"Identification", performance

Materials: my body, video camera, video monitor, multicolored beads.

Concept: a rational, "passionless" male glance, claiming to be objective and represented by a vision. A camera "eye" symbolically embodies it.

Female perception and path are related to tactile sensation, sounds and smells. They are subjective.

In the course of the performance, I am trying to single out components of male and female perception and combine them overcoming binary oppositions.

Action: I am naked. A working video camera is attached to my head blindfolding me. I am slowly moving by touch across the museum hall space. I am noting my tactile sensations from people and objects that I come across with colored beads that I keep in my mouth.

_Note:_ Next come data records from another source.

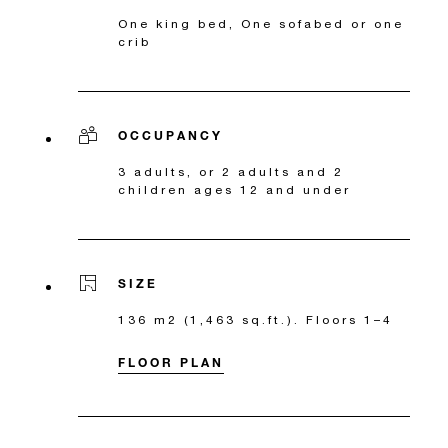
One king bed, One sofabed or one
crib
OCCUPANCY
3 adults, or 2 adults and 2
children ages 12 and under
SIZE
136 m2 (1,463 sq.ft.). Floors 1–4
FLOOR PLAN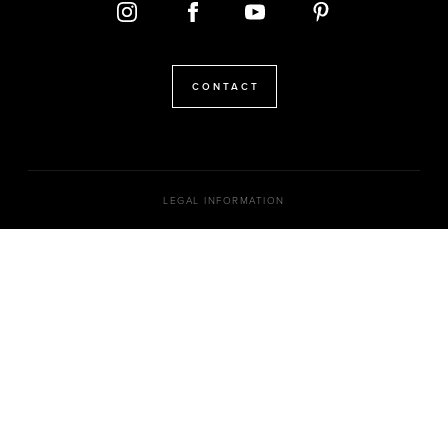
CONTACT
LEGAL INFORMATION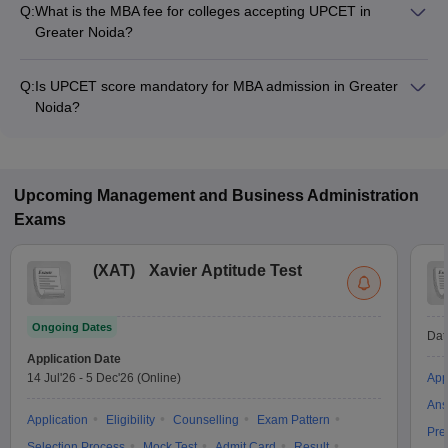
Q:
What is the MBA fee for colleges accepting UPCET in
Greater Noida?
The MBA fee in Greater Noida colleges accepting UPCET
ranges from ₹1,33,000 to ₹10,80,000, depending on the
Q:
Is UPCET score mandatory for MBA admission in Greater
institute and program.
Noida?
Many MBA colleges in Greater Noida accept UPCET scores,
while some institutes also accept other entrance exams such
as MAT, CAT, XAT.
Upcoming
Management and Business Administration
Exams
(
XAT
)
Xavier Aptitude Test
Ongoing Dates
Dat
Application Date
14 Jul'26
-
5 Dec'26
(Online)
App
Ans
Application
Eligibility
Counselling
Exam Pattern
Pre
Selection Process
Mock Test
Admit Card
Result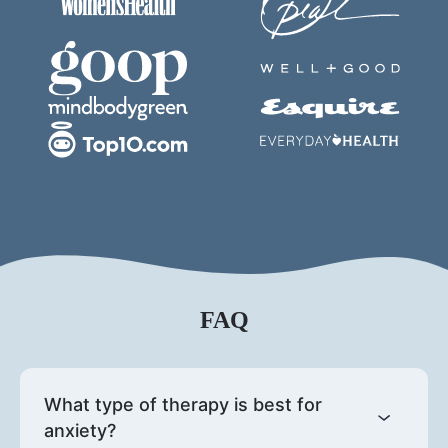
FAQ
What type of therapy is best for
anxiety?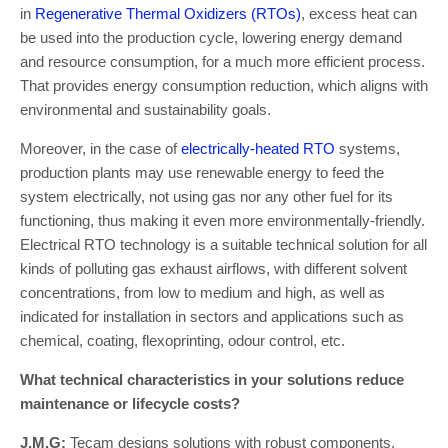
in
Regenerative Thermal Oxidizers (RTOs)
, excess heat can
be used into the production cycle, lowering energy demand
and resource consumption, for a much more efficient process.
That provides energy consumption reduction, which aligns with
environmental and sustainability goals.
Moreover, in the case of
electrically-heated RTO
systems,
production plants may use renewable energy to feed the
system electrically, not using gas nor any other fuel for its
functioning, thus making it even more environmentally-friendly.
Electrical RTO technology is a suitable technical solution for all
kinds of polluting gas exhaust airflows, with different solvent
concentrations, from low to medium and high, as well as
indicated for installation in sectors and applications such as
chemical, coating, flexoprinting, odour control, etc.
What technical characteristics in your solutions reduce
maintenance or lifecycle costs?
J.M.G:
Tecam designs solutions with robust components,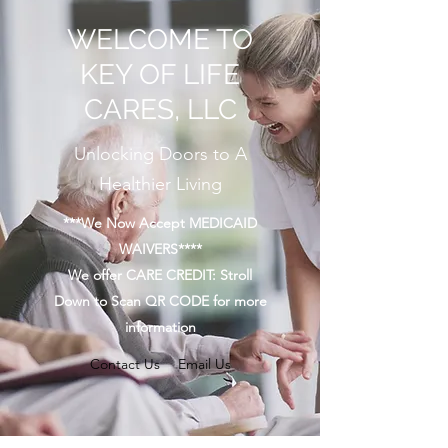
WELCOME TO
KEY OF LIFE
CARES, LLC
Unlocking Doors to A
Healthier Living
***We Now Accept MEDICAID
WAIVERS****
We offer CARE CREDIT: Stroll
Down to Scan QR CODE for more
information
Contact Us
Email Us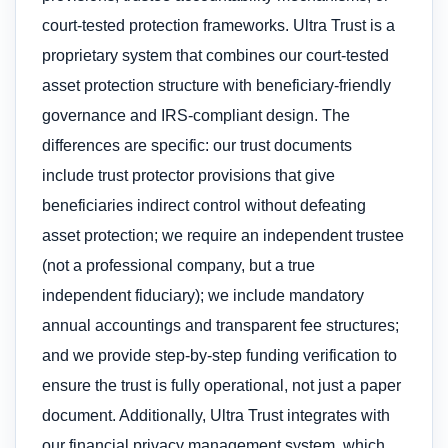
court-tested protection frameworks. Ultra Trust is a
proprietary system that combines our court-tested
asset protection structure with beneficiary-friendly
governance and IRS-compliant design. The
differences are specific: our trust documents
include trust protector provisions that give
beneficiaries indirect control without defeating
asset protection; we require an independent trustee
(not a professional company, but a true
independent fiduciary); we include mandatory
annual accountings and transparent fee structures;
and we provide step-by-step funding verification to
ensure the trust is fully operational, not just a paper
document. Additionally, Ultra Trust integrates with
our financial privacy management system, which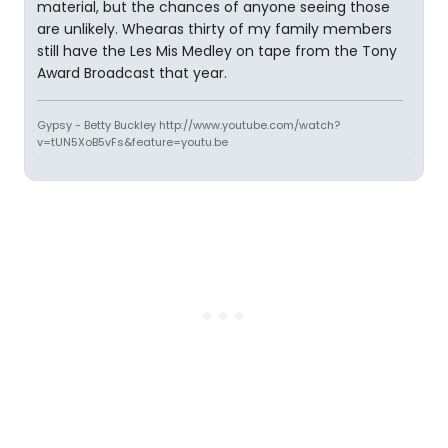
material, but the chances of anyone seeing those
are unlikely. Whearas thirty of my family members
still have the Les Mis Medley on tape from the Tony
Award Broadcast that year.
Gypsy - Betty Buckley http://www.youtube.com/watch?
v=tUN5XoB5vFs&feature=youtu.be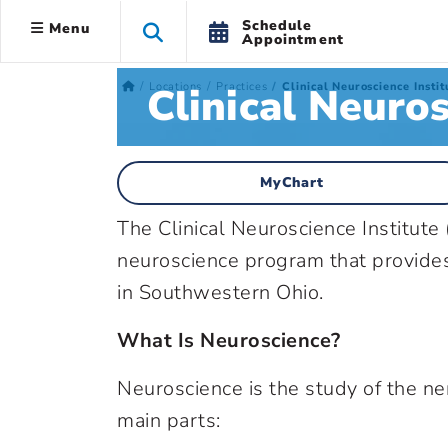
Schedule
Menu
Appointment
Clinical Neuros
Locations
Practices
Clinical Neuroscience Instit
MyChart
The Clinical Neuroscience Institute 
neuroscience program that provides 
in Southwestern Ohio.
What Is Neuroscience?
Neuroscience is the study of the n
main parts: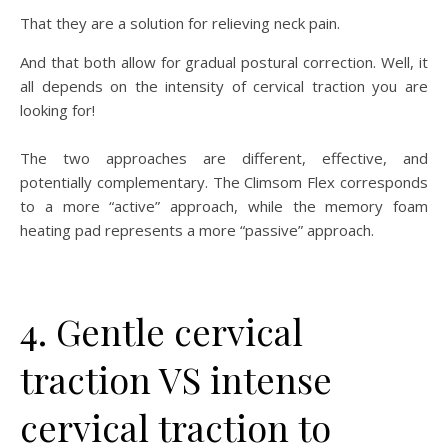
That they are a solution for relieving neck pain.
And that both allow for gradual postural correction. Well, it
all depends on the intensity of cervical traction you are
looking for!
The two approaches are different, effective, and
potentially complementary. The Climsom Flex corresponds
to a more “active” approach, while the memory foam
heating pad represents a more “passive” approach.
4. Gentle cervical
traction VS intense
cervical traction to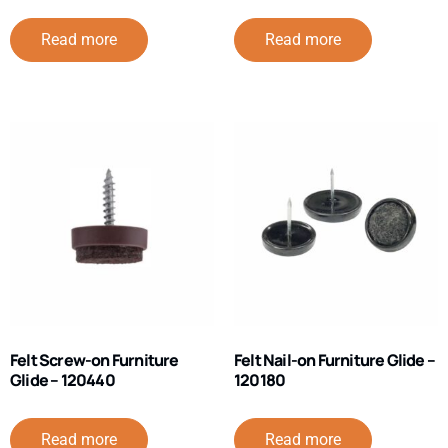
Read more
Read more
Felt Screw-on Furniture
Felt Nail-on Furniture Glide –
Glide – 120440
120180
Read more
Read more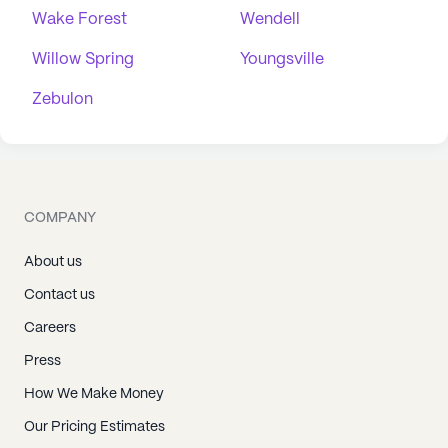
Wake Forest
Wendell
Willow Spring
Youngsville
Zebulon
COMPANY
About us
Contact us
Careers
Press
How We Make Money
Our Pricing Estimates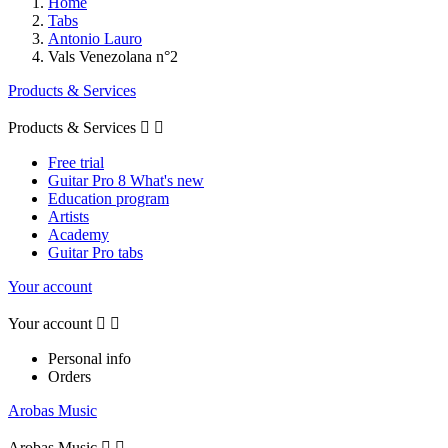
Home
Tabs
Antonio Lauro
Vals Venezolana n°2
Products & Services
Products & Services


Free trial
Guitar Pro 8 What's new
Education program
Artists
Academy
Guitar Pro tabs
Your account
Your account


Personal info
Orders
Arobas Music
Arobas Music

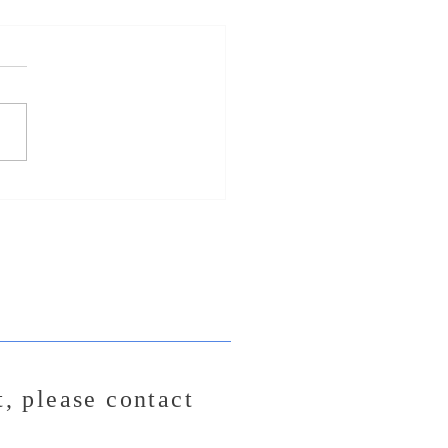
Song Release - "Freefall"
t,
please contact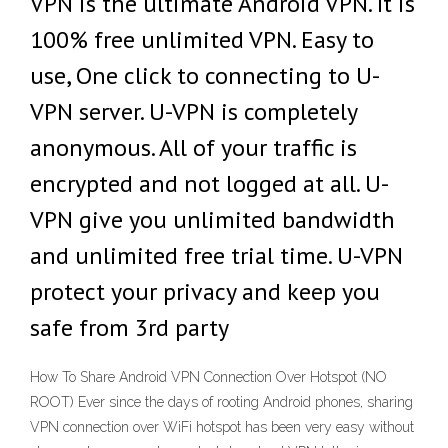
VPN is the ultimate Android VPN. It is
100% free unlimited VPN. Easy to
use, One click to connecting to U-
VPN server. U-VPN is completely
anonymous. All of your traffic is
encrypted and not logged at all. U-
VPN give you unlimited bandwidth
and unlimited free trial time. U-VPN
protect your privacy and keep you
safe from 3rd party
How To Share Android VPN Connection Over Hotspot (NO
ROOT) Ever since the days of rooting Android phones, sharing
VPN connection over WiFi hotspot has been very easy without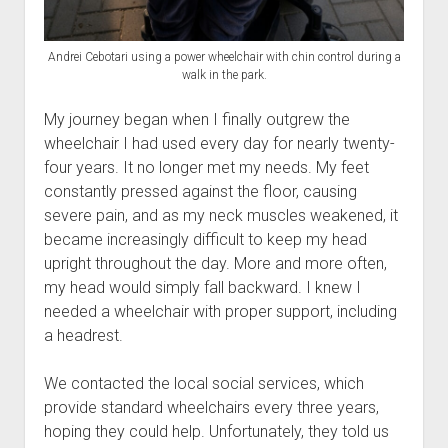
Andrei Cebotari using a power wheelchair with chin control during a
walk in the park.
My journey began when I finally outgrew the
wheelchair I had used every day for nearly twenty-
four years. It no longer met my needs. My feet
constantly pressed against the floor, causing
severe pain, and as my neck muscles weakened, it
became increasingly difficult to keep my head
upright throughout the day. More and more often,
my head would simply fall backward. I knew I
needed a wheelchair with proper support, including
a headrest.
We contacted the local social services, which
provide standard wheelchairs every three years,
hoping they could help. Unfortunately, they told us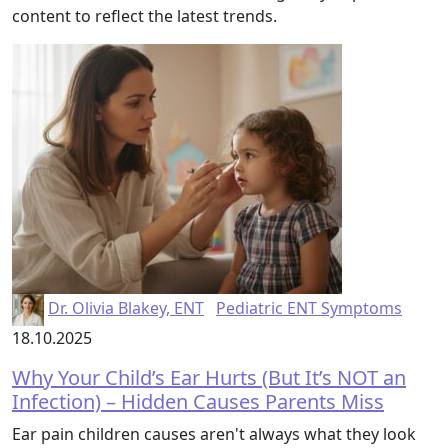
content to reflect the latest trends.
Dr. Olivia Blakey, ENT
Pediatric ENT Symptoms
18.10.2025
Why Your Child’s Ear Hurts (But It’s NOT an
Infection) – Hidden Causes Parents Miss
Ear pain children causes aren't always what they look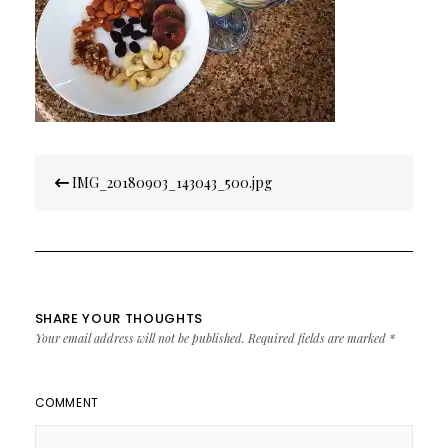
Post
IMG_20180903_143043_500.jpg
navigation
SHARE YOUR THOUGHTS
Your email address will not be published.
Required fields are marked
*
COMMENT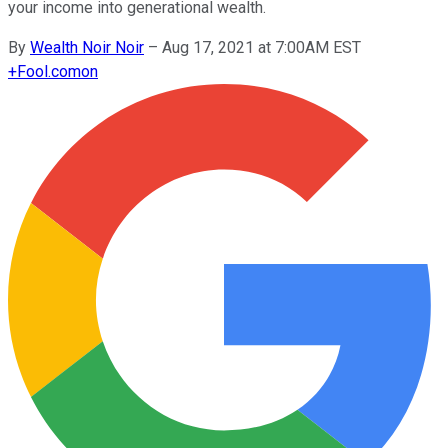
your income into generational wealth.
By
Wealth Noir Noir
–
Aug 17, 2021 at 7:00AM EST
+
Fool.com
on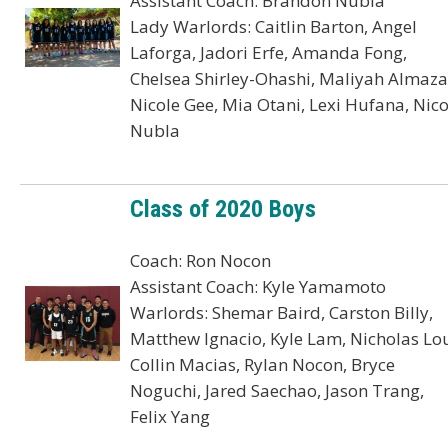
Assistant Coach: Brandon Nubla
Lady Warlords: Caitlin Barton, Angel
Laforga, Jadori Erfe, Amanda Fong,
Chelsea Shirley-Ohashi, Maliyah Almaza
Nicole Gee, Mia Otani, Lexi Hufana, Nico
Nubla
Class of 2020 Boys
Coach: Ron Nocon
Assistant Coach: Kyle Yamamoto
Warlords: Shemar Baird, Carston Billy,
Matthew Ignacio, Kyle Lam, Nicholas Lou
Collin Macias, Rylan Nocon, Bryce
Noguchi, Jared Saechao, Jason Trang,
Felix Yang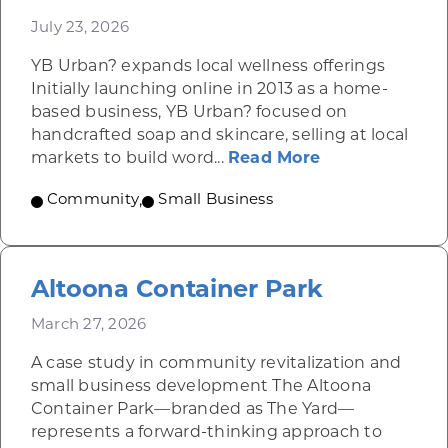
July 23, 2026
YB Urban? expands local wellness offerings
Initially launching online in 2013 as a home-
based business, YB Urban? focused on
handcrafted soap and skincare, selling at local
about YB Urba
markets to build word...
Read More
Community
,
Small Business
Altoona Container Park
March 27, 2026
A case study in community revitalization and
small business development The Altoona
Container Park—branded as The Yard—
represents a forward-thinking approach to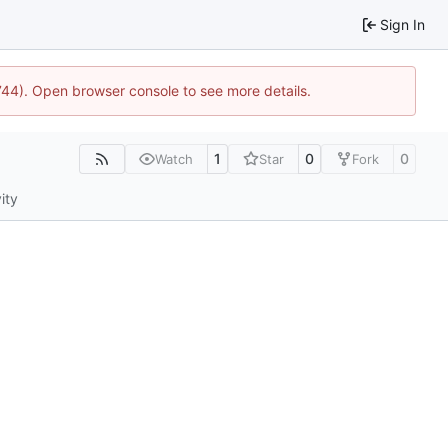
Sign In
1744). Open browser console to see more details.
1
0
0
Watch
Star
Fork
ity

The endpoint of my way is a video monitor located at the opposite side of the exhibition hall.

I watch the video recording of my journey, completing my tactile and sound impressions with visual ones and so returning myself the perception integrity.

Duration 20 minutes.


Press:

"And if a group exhibition like "Gender Trouble," for example, can be summarily dismissed by an American journalist with, "Haven't we been here already?" I wasn't sure how to dismiss the blindfolded, stark-naked performance artist with a video camera taped to her head who cornered me and other random spectators at the packed opening, blindly groping and filming us at the same time. When was this contemporary, and where was this now? Yes, there was something a bit familiar about it, maybe early-'90s SVA via '70s shades of Valie Export. Still, I suddenly had the feeling that here, for a fleeting moment, a discrepancy between simultaneous contemporaries was not merely possible but literally embodied. In Moscow, examples of "legitimate" contemporary art were vastly outnumbered by works that no European curator would give a second glance, and the real question wasn't which version was most adequate or timely (it's all too obvious anyway) but how we might think about this discrepant simultaneity in a less-neutralizing, less-programmed way. . . . If only a biennial could elaborate this gap, expand on and into it".

"Russian Front: The Moscow Biennale", John Kelsey, "Artforum", 03.04. 2005.